Copy of the detailed report of the Standing Committee dated 13th December 2011 is annexed hereto and marked as Exhibit M.

    1. RIGHT TO PRIVACY
  1. The Petitioner submits that the proposal of data collection, storage and sharing as laid out above makes heavy inroads into the right to privacy and its constitutionality must be tested against the breach of the right of privacy itself enshrined under Article 21 and also for rationality and non-arbitrariness by examining the objective behind UID. The Petitioner submits that UIDAI attempts to undertake the task of collecting personal information for the entire Indian population, which constitutes a total of 1.2 billion people. The privacy implications of the same are numerous and as follows:
  1. Date Collection:
  1. Sub Registrar: UIDAI in order to expedite the collection of information has entered into MoUs with several agencies, be it Banks, Insurance Agents, other Government Departments to enrolls citizens for the UID card. Even though UIDAI , only allows for collection of non-sensitive personal information, through the decentralization and delegation of data collection, the Sub-Registrar has been provided with the freedom to ask for additional information. Thus, for example, every Aadhaar form has the option of linking your bank account with the Aadhaar number. The Petitioners submit that in many reported cases, the Banks acting as Sub-registrars, automatically link the bank accounts with the Aadhaar while registering new entrants. Some of the excessive information sought from sub-registrars includes:
    1. Resident’s name, his/her father’s name, his/her spouse’s name, names of his/her children, his/her age, residential address, his/her income, whether he/she owns any car? Whether he/she owns any scooter? Whether he/she owns any other vehicle? His/her telephone and cell phone numbers  both office and residence, his/her deposits, insurance policies, investments, the companies in which he/she has interest and other details;
    2. Similar details regarding spouse and children, linked with the Aadhaar number are collected. All these details are not collected under the Aadhaar form. However, all these particulars are mandated through the concept of ‘Know Your Customer’ from the banks by a RBI directive. When all these details of each resident is integrated, the state would be virtually accessing and intruding into the life each and every resident of India, through Dr. Usha Ramanathan’s argument on convergence of different silos of information.
  2. Excessive Delegation: By appointing several sub-registrars and empowering them with data collection and registration, sensitive personal information about citizens instead of going directly to the UIDAI data base also becomes available in a parallel format with the Sub-Registrar, who is not bound by any rules, regulations or legislative framework to protect. Copy of recent news report of theft and sale of enrolment data from private agencies in Punjab is annexed hereto and marked as Exhibit N.
  1. Data Storage in One Central Database: It further contemplates storage of that entire information in one central data base. The Respondents also claim that it will be safe.It is submitted that biometric and demographic information of 1.3+ billion residents of India mean 6 petabytes (6,000 terabytes or 6,000,000 gigabytes).

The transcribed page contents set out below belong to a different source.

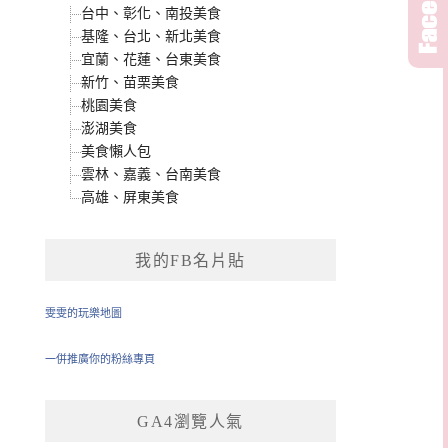
台中、彰化、南投美食
基隆、台北、新北美食
宜蘭、花蓮、台東美食
新竹、苗栗美食
桃園美食
澎湖美食
美食懶人包
雲林、嘉義、台南美食
高雄、屏東美食
我的FB名片貼
雯雯的玩樂地圖
一併推廣你的粉絲專頁
GA4瀏覽人氣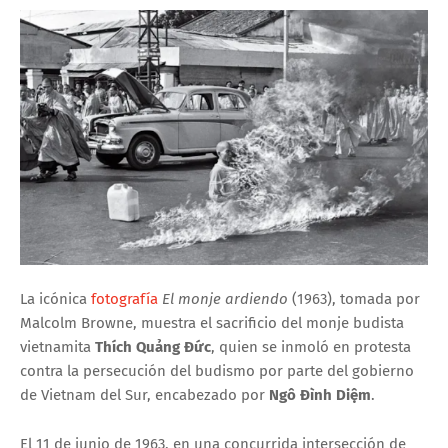
La icónica
fotografía
El monje ardiendo
(1963), tomada por
Malcolm Browne, muestra el sacrificio del monje budista
vietnamita
Thích Quảng Đức
, quien se inmoló en protesta
contra la persecución del budismo por parte del gobierno
de Vietnam del Sur, encabezado por
Ngô Đình Diệm
.
El 11 de junio de 1963, en una concurrida intersección de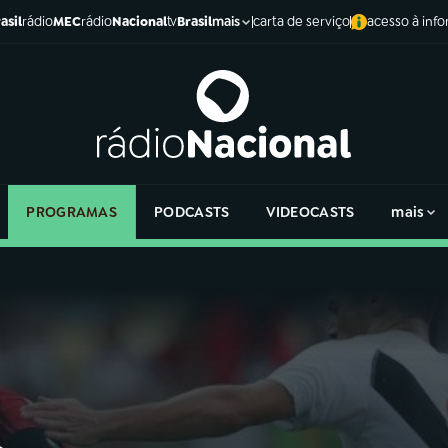
asil
rádio
MEC
rádio
Nacional
tv
Brasil
carta de serviço
acesso à inf
mais
PROGRAMAS
PODCASTS
VIDEOCASTS
mais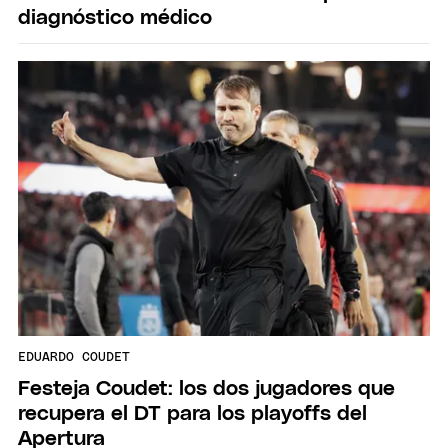
diagnóstico médico
EDUARDO COUDET
Festeja Coudet: los dos jugadores que
recupera el DT para los playoffs del
Apertura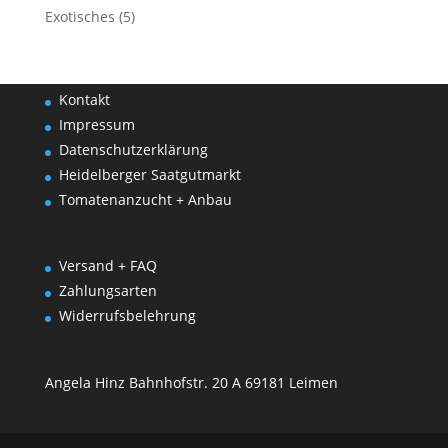
Exotisches
(5)
Kontakt
Impressum
Datenschutzerklärung
Heidelberger Saatgutmarkt
Tomatenanzucht + Anbau
Versand + FAQ
Zahlungsarten
Widerrufsbelehrung
Angela Hinz Bahnhofstr. 20 A 69181 Leimen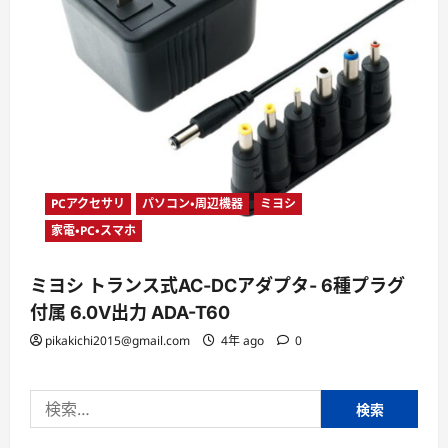
PCアクセサリ
パソコン・周辺機器
ミヨシ
家電・PC・スマホ
ミヨシ トランス式AC‐DCアダプタ- 6種プラグ
付属 6.0V出力 ADA-T60
pikakichi2015@gmail.com
4年 ago
0
検
索: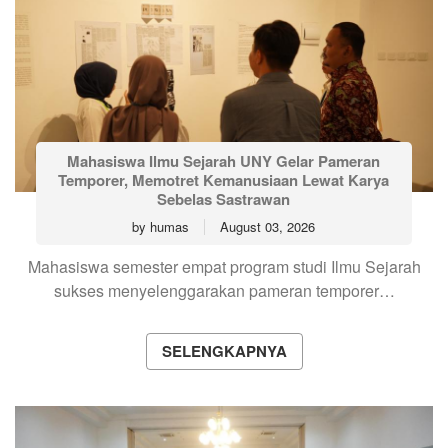
Mahasiswa Ilmu Sejarah UNY Gelar Pameran
Temporer, Memotret Kemanusiaan Lewat Karya
Sebelas Sastrawan
by
humas
August 03, 2026
Mahasiswa semester empat program studi Ilmu Sejarah
sukses menyelenggarakan pameran temporer…
SELENGKAPNYA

It will be the world’slargest database. The technological challenges are enormous and involve system performance, reliability, speed and resolution of accuracy and errors. But a more serious issue is regarding the security. The information can be hacked. The Petitioners respectfully submit that hacking of data is not a theoretical fear, but a practical reality. The implications of this cannot be settled just through a Proof of Concept.
  1. Data Protection
    1. Audit Trail: According to UIDAI, when you enter into a transaction where you had to produce your ID card, the design of the system was such that a record would be kept of every such verification. It provides a detailed record of every transaction done, which can be of interest to either people browsing the database or to security services or whoever. UIDAI, argues that the record here is limited to verification and thus even if traced back to the source of service accessed, it remains harmless. However, the record here wouldn’t be just the verification of identity; there would be a little more data associated with the transaction. In a recent published interview, a scholar working on the conflict between privacy and National ID cards, cites the following apposite example:

“For example, you went to Health Clinic Number 45. They used your card and your fingerprint there for verification. They did this at 12:37 hours. There is a series of metadata associated with that visit that would be there in the audit trail. And, of course, it wouldn’t take very long to realise that, actually, Health Clinic Number 45 is a sexual health clinic. If the audit trail also shows that you were there on a number of occasions, it might be reasonable to infer certain kinds of things that you perhaps do not want to disclose. Some things are not necessary to be disclosed, but which are being recorded and stored in an accessible way to various people because of the way the system is designed.” A copy of the Edgar Whitley interview printed in Frontline is annexed hereto and marked as Exhibit O.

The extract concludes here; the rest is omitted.